Friday, August 12, 2022

Cecilia Beaux, Lessons from Lithography

Lithograph of fossilized bones
by Cecilia Beaux

Cecilia Beaux wrote: "My uncle took me, one fine spring morning, to a lithographing establishment in order that I might see the process of printing. There were floors full of printing presses in action. The great stones lay in them, sliding back and forth to receive contact with the ink rollers. Many of the the stones were five inches thick, two feet by one and a half in horizontal dimensions. In the surface I now saw the beautiful quality of line I had always wondered at, fully accounted for. 

Mr. S., the manager, asked if I would like to draw a head on the stone and sent one to our house, on which I drew the head of a young actress from a photograph. It was printed and used as an advertisement. 

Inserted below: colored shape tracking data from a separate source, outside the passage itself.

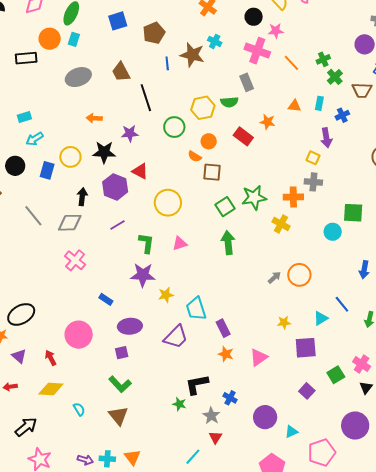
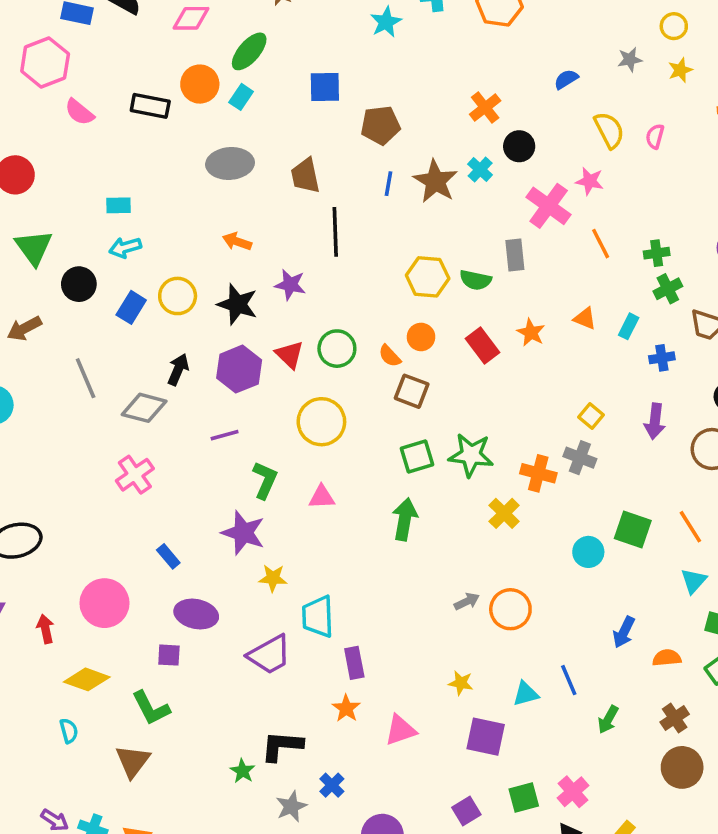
black circle: (254, 17) -> (519, 146), moved
green circle: (174, 127) -> (337, 349), moved
purple arrow: (326, 138) -> (655, 421), moved
yellow diamond: (51, 389) -> (87, 679), moved

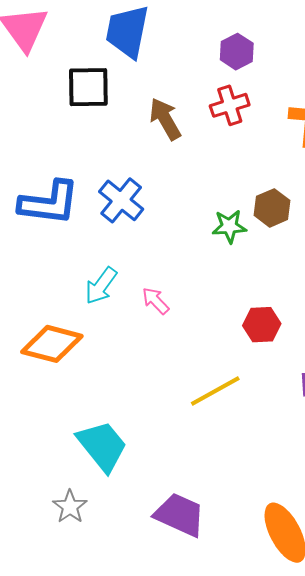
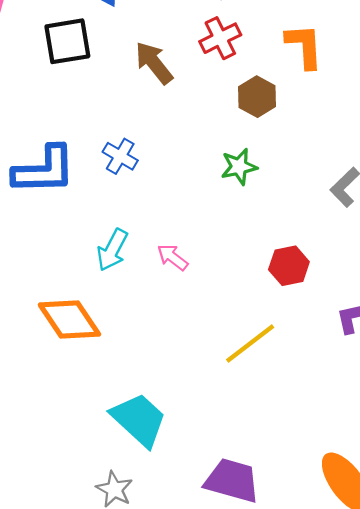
blue cross: (121, 200) -> (120, 156), size x0.7
brown hexagon: (272, 208) -> (257, 97), moved
orange diamond: (52, 344) -> (69, 320), turned 50

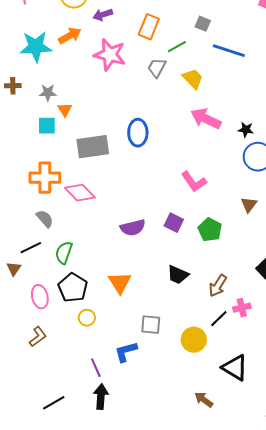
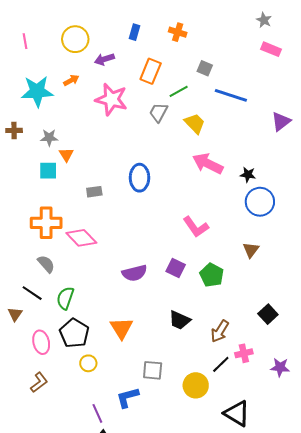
orange arrow: (70, 36) -> (71, 80), size x0.7
gray rectangle: (93, 147) -> (94, 192), size x0.5
black line: (31, 248) -> (32, 293), turned 60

I received another consignment from him which was a group of small fossils, palaeontological specimens. If successful, the plates were to be included in the Report of a Geological Survey of many volumes. I was expected to define and develop the fossils, making the forms more clear and accenting special parts. I sat by a window where there was a steady north light, and under this tiny cavities and prominences became what might have been craters and mountains in the moon. 

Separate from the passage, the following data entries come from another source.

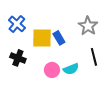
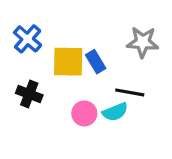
gray star: (88, 26) -> (143, 42), turned -30
black line: (94, 57) -> (130, 92), moved, turned -66

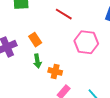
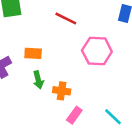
orange rectangle: (35, 40) -> (33, 53), turned -48

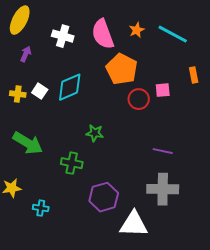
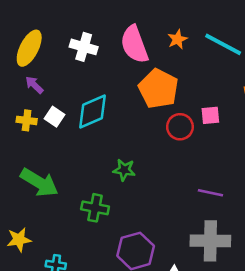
yellow ellipse: (20, 20) -> (29, 48), moved
purple arrow: (26, 54) -> (34, 85), moved, turned -70

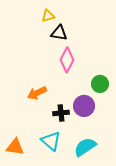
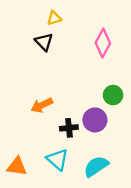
black triangle: (59, 33) -> (44, 42), moved, turned 36
pink diamond: (67, 60) -> (103, 43), moved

My grandmother understood perfectly the high degree of concentration the stone required, and took part in the struggle. She devoted all her mornings to giving me the greatest assistance possible. In her clear, quiet voice, she read aloud untiringly, and never allowed interruption except when I got up to take breath.

As my rendering of minor fossils gave satisfaction to the watchful palaeontologist behind the scenes, who was in fact no less a personage than the famous Edward D. Cope, I was next given the opportunity to draw the portrait of his first-born among fossils, and the heir to all his hopes. It was a complete specimen, the head of an extinct ass that had roamed the plains of the Far West. Next came the skull of a small camel, white and clean, nearly cleared of the rock, and as it took the light boldly, it was not very difficult.

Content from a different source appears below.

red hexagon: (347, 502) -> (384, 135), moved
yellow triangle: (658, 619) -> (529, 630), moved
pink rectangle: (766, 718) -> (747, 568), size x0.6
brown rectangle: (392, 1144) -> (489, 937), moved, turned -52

What was to be learned in dealing with obscure and reluctant form, in almost shapeless fossils, and above all the revelation of form in natural daylight, the revealer of truth without emphasis or exaggeration, came home with a force and tenacity that only the truth can apply, and being living truth and led by Nature, hand in hand, it never grew stale and was never exhausted. Having naught to do with fashion, this approach to truth can never go out of fashion, though it may be abused and vulgarized, when it ceases to be truth.

It was not possible to realize at the time what an immense educational opportunity the stone, to a beginner in art, and the fossils, had offered, and which luckily I had the sense, or rather the intuition, to take advantage of."